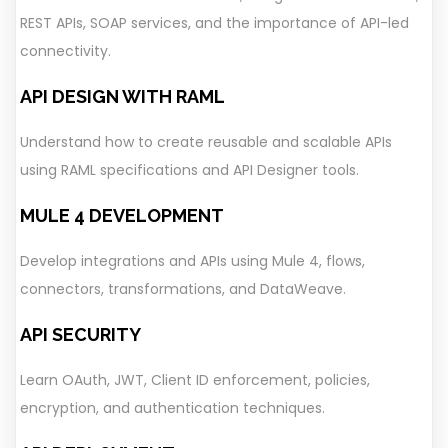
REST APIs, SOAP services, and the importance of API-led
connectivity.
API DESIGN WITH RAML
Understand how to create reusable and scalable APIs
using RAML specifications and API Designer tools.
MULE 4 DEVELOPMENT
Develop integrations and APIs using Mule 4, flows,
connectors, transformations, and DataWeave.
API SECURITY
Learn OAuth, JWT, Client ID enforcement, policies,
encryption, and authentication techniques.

* * *

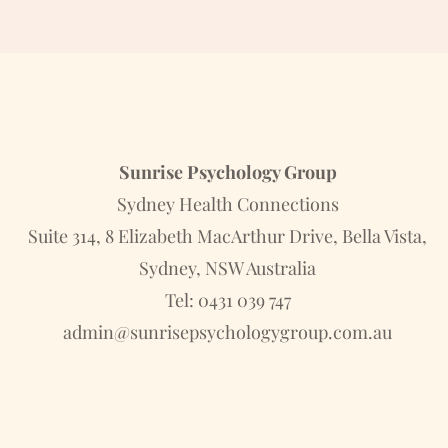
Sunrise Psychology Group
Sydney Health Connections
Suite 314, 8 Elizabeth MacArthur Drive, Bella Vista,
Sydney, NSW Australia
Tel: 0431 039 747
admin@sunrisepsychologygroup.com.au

• **What you have to do**
Above are the records. Print exactly, and only, the lines from the line with "connectors, transformations, and DataWeave." to the line with "encryption, and authentication techniques.", both inclusive.

• **Result of the task**
connectors, transformations, and DataWeave.
API SECURITY
Learn OAuth, JWT, Client ID enforcement, policies,
encryption, and authentication techniques.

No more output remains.